[PROVIDED ENTRIES Boundary: Start]

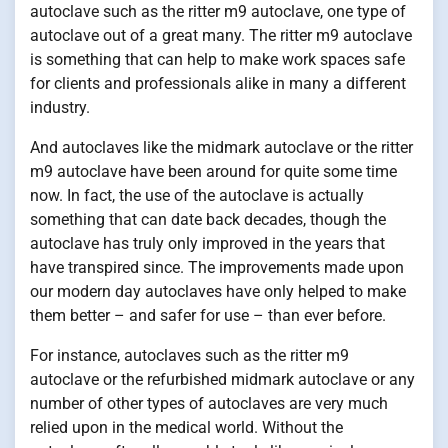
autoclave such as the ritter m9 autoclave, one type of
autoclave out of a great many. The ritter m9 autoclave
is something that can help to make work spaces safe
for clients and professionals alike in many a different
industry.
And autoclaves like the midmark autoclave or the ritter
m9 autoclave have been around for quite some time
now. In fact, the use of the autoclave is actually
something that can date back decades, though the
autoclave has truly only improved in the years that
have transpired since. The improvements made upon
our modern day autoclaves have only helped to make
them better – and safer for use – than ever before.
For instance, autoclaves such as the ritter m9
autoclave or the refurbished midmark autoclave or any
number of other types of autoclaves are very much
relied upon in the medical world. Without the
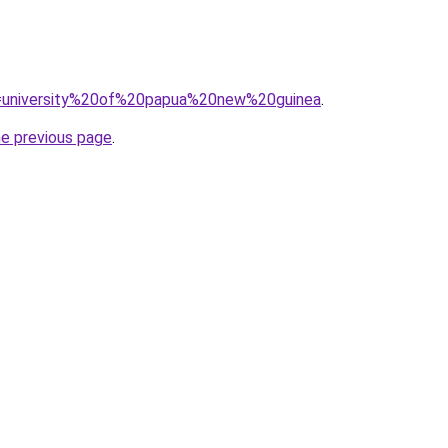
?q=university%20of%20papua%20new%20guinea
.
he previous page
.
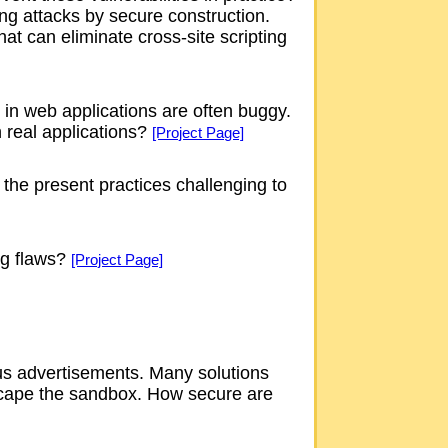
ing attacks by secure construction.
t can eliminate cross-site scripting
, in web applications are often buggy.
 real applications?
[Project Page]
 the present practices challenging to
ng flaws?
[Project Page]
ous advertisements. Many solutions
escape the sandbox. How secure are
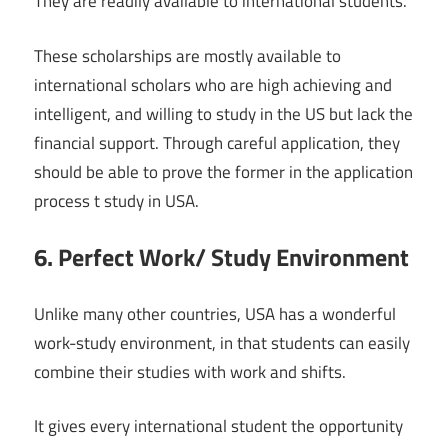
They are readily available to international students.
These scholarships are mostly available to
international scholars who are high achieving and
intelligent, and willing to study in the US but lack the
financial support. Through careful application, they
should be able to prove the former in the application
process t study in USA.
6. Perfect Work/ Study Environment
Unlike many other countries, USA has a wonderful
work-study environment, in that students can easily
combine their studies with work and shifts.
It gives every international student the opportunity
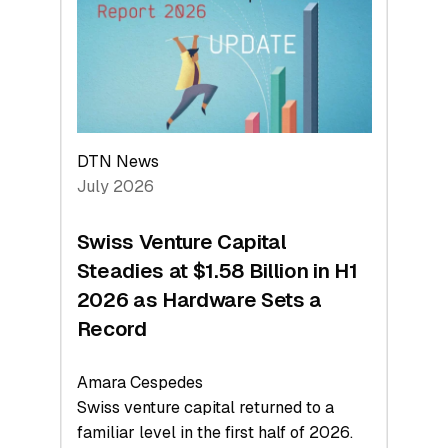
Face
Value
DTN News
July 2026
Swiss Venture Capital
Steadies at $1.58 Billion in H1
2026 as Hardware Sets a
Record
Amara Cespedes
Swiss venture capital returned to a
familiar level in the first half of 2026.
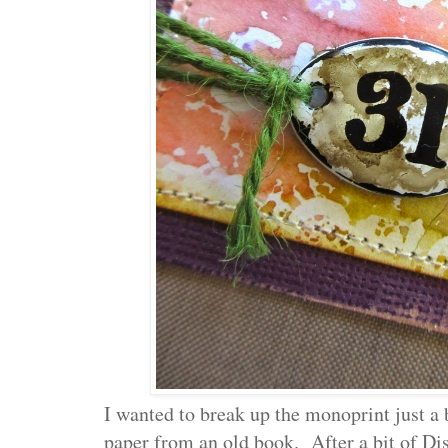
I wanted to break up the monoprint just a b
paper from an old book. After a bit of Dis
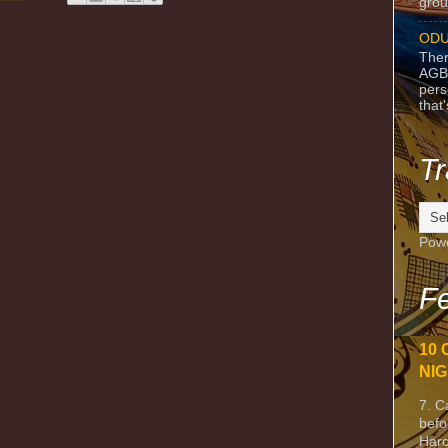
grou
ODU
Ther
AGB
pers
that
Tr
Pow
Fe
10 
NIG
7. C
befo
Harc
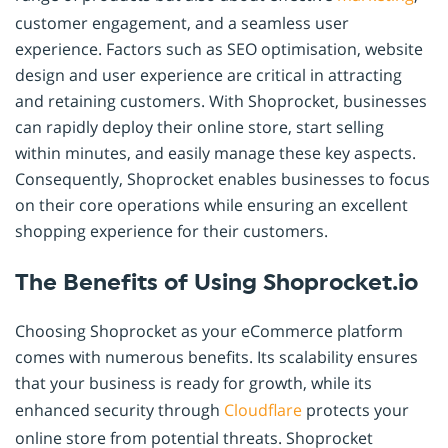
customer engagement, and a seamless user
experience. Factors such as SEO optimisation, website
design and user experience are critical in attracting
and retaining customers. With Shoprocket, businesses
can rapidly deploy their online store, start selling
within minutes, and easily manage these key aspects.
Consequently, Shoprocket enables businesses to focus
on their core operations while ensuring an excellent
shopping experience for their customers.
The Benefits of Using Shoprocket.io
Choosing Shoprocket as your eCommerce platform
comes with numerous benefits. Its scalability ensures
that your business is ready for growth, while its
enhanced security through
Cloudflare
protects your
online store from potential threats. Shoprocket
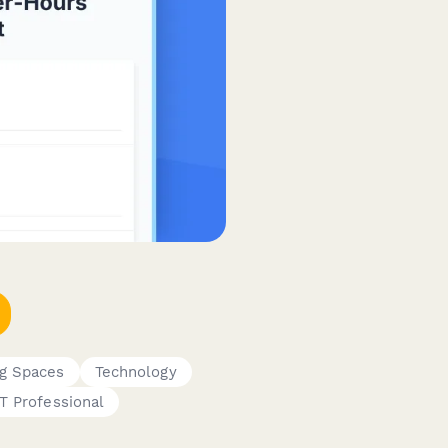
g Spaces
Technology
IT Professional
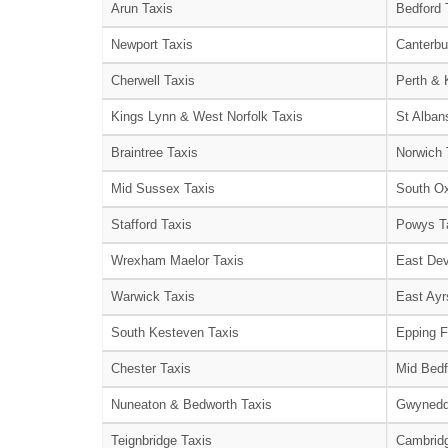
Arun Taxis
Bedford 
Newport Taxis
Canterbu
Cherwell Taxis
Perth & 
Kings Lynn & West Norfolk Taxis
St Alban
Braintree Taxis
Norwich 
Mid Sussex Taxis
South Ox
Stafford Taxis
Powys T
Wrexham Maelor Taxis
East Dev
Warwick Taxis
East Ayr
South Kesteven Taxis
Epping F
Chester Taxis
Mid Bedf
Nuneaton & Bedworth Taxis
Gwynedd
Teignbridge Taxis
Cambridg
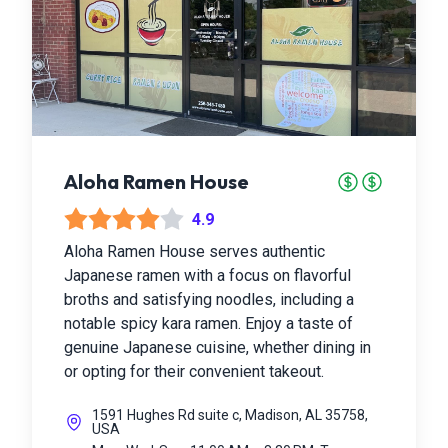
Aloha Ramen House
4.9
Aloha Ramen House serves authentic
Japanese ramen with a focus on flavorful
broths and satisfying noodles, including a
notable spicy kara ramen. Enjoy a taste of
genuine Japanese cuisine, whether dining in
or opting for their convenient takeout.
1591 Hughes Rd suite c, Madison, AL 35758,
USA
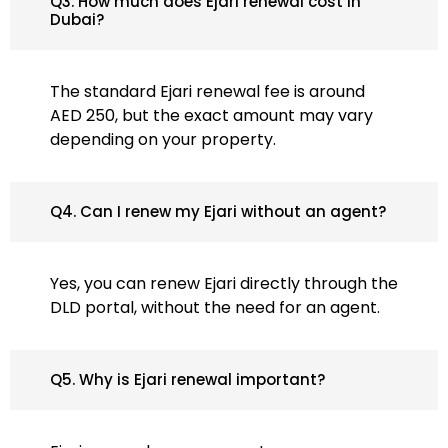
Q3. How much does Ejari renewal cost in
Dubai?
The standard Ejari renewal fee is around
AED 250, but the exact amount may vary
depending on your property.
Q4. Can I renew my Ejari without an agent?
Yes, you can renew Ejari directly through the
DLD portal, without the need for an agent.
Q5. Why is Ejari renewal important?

[PROVIDED ENTRIES Boundary: End]
[PROVIDED ENTRIES Boundary: Start]

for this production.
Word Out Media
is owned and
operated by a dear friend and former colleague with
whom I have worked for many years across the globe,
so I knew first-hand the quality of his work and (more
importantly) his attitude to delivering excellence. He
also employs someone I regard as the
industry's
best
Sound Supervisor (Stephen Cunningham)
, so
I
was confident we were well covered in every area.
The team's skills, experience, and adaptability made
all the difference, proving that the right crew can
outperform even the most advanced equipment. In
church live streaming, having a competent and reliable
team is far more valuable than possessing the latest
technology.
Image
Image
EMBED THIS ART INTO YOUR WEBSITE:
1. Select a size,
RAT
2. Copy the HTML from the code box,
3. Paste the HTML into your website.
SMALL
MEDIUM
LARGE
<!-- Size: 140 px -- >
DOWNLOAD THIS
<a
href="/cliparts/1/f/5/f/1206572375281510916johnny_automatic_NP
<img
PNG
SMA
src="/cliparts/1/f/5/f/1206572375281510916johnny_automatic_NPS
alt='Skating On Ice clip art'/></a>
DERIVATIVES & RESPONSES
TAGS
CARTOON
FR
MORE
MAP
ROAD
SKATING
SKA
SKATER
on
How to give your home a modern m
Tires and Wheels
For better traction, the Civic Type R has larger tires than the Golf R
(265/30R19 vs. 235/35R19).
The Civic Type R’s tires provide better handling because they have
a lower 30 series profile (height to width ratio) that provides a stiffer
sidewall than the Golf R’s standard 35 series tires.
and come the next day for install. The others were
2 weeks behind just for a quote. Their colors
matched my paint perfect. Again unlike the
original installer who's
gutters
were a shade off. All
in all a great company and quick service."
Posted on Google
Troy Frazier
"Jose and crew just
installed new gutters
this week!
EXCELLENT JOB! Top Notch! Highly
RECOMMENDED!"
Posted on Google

[PROVIDED ENTRIES Boundary: End]
[PROVIDED ENTRIES Boundary: Start]

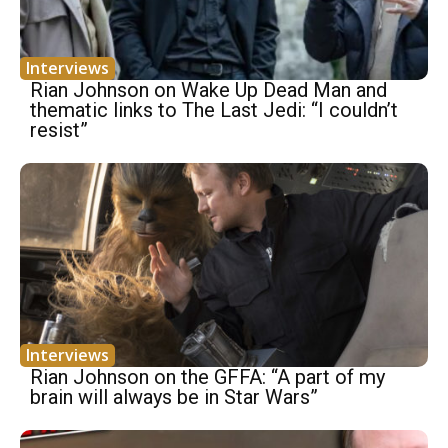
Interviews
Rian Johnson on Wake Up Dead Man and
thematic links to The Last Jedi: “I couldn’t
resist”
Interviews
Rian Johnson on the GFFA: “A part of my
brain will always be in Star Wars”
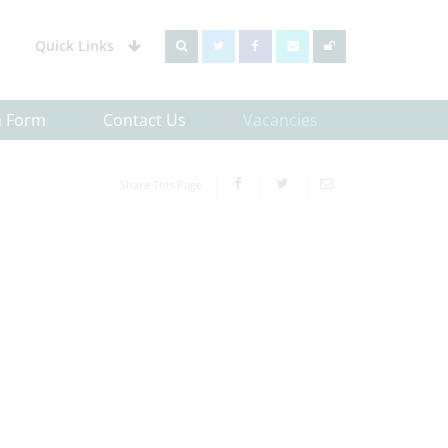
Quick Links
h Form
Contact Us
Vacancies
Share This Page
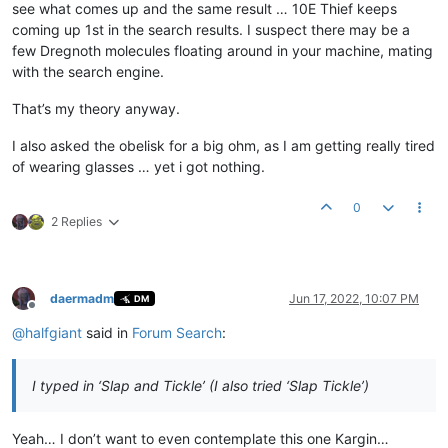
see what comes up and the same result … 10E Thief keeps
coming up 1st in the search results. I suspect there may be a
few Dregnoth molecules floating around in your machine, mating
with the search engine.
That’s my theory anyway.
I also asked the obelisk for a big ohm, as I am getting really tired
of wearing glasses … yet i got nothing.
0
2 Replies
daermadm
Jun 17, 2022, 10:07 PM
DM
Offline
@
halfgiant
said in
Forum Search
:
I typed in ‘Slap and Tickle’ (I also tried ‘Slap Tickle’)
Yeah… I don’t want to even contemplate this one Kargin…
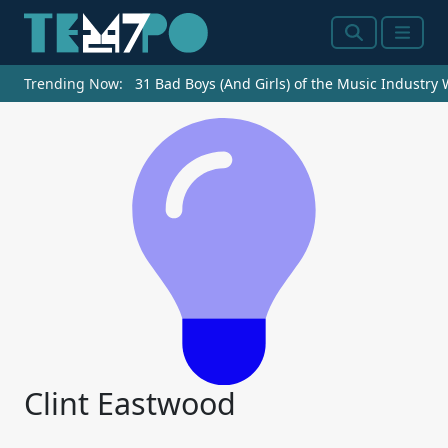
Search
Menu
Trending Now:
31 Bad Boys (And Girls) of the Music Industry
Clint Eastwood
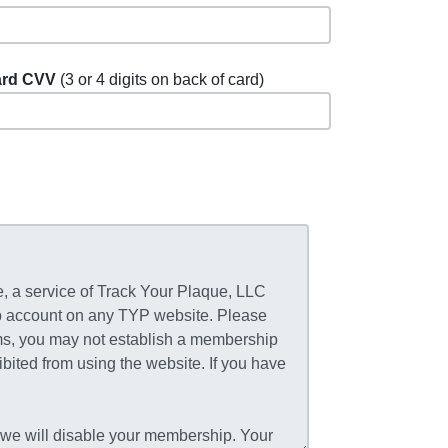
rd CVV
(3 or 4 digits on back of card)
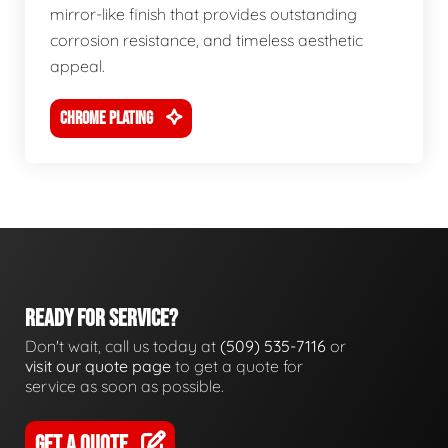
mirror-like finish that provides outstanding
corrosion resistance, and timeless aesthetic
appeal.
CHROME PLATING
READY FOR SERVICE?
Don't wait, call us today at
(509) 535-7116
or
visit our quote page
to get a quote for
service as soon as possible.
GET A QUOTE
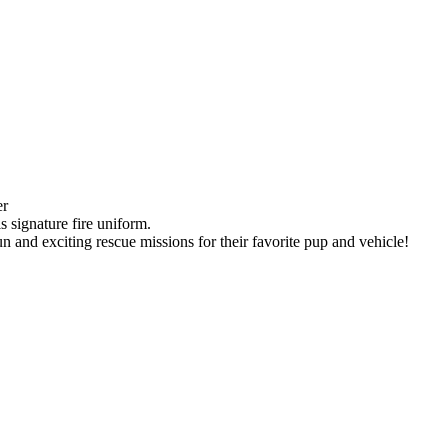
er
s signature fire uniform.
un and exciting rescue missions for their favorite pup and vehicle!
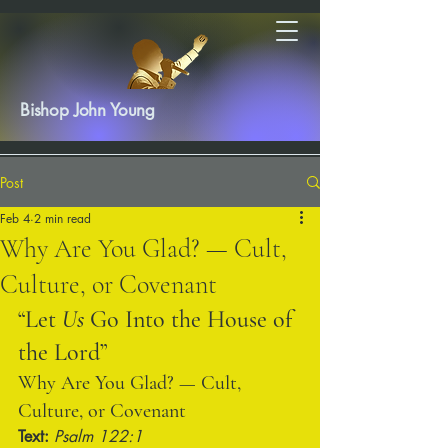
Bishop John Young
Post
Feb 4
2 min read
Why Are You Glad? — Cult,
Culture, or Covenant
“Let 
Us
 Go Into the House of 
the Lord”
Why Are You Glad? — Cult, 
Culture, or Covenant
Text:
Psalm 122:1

[PROVIDED ENTRIES Boundary: End]

▶ **ABOUT THIS EXERCISE**
Could you return exactly the lines above from the line with "Bishop John Young" to the line with "Psalm 122:1", both included, and nothing else?

▶ **PROBLEM SOLUTION**
Bishop John Young
Post
Feb 4
2 min read
Why Are You Glad? — Cult,
Culture, or Covenant
“Let 
Us
 Go Into the House of 
the Lord”
Why Are You Glad? — Cult, 
Culture, or Covenant
Text:
Psalm 122:1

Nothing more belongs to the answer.